Os guerrilheiros Carlos Marighella e Carlos Lamarca haviam sido assassinados no regime. Os direitos fundamentais do cidadão foram reduzidos a pó e as prisões facilitadas – tal qual planeja agora o juiz-político Sérgio Moro (aliás, que horário eleitoral gratuito magnífico ganhou no Jornal Nacional de terça, mais de 15 minutos e um bloco inteiro). Nas escolas, nas fábricas, na imprensa, nos teatros, a sociedade brasileira sentia a mão de ferro da ditadura.
O governo gastava milhões de «cruzeiros» em propagandas ufanistas para entorpecer sua imagem junto ao povo».
E relata a percepção sobre o apresentador Silvio Santos:
«Silvio Santos, mais conhecido da maioria dos espectadores brasileiros como o ex-camelô que virou um grande milionário, morando atualmente em Orlando, na Flórida, o comunicador criador do Baú da Felicidade, do Show de Calouros, do Roletrando, do «Topa Tudo por Dinheiro», o patrão do Lombardi – sua viúva perdeu ação trabalhista contra Silvio Santos, mesmo com mais de 30 anos de serviços prestados pelo marido -, do Jassa, do Pablo («Qual é a Música?»), o importador de novelas mexicanas, o sovina que luta contra o dramaturgo José Celso Martinez Corrêa para tirar o Teatro Oficina do Bixiga -, é, por trás dos dentes postiços, da peruca e do microfone retrô no peito, um manipulador de audiências a serviço de quem está no poder. Só não foi assim com o PT.
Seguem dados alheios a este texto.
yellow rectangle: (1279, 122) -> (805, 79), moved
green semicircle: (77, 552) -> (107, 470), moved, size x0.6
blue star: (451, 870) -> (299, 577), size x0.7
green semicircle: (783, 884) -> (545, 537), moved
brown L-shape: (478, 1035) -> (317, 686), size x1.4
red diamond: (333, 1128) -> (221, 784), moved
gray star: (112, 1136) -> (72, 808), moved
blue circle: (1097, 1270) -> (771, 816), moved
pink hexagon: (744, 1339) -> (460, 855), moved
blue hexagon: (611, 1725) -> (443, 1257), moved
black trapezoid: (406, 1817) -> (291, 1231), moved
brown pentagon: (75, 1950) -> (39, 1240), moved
A concessão da TVS – hoje SBT – foi dada a Silvio Santos durante o governo Figueiredo. Logo depois, o apresentador e empresário criou o programa para divulgar os feitos do governo.
A «Semana do Presidente» era uma espécie de boletim paramilitar de divulgação dos atos do governo, custeado pelo Estado.
No regime militar, foi usado como mais um recurso para estimular o ufanismo e tentar aumentar a popularidade do presidente carrancudo, que preferia o cheiro dos cavalos ao do povo. Essa lástima, inclusive, deve ser recriada no governo Bolsonaro. Imagina, então, se colocarem antes dos filmes no cinema, como faziam, junto com o Canal 100 (esse, sim, saudoso)».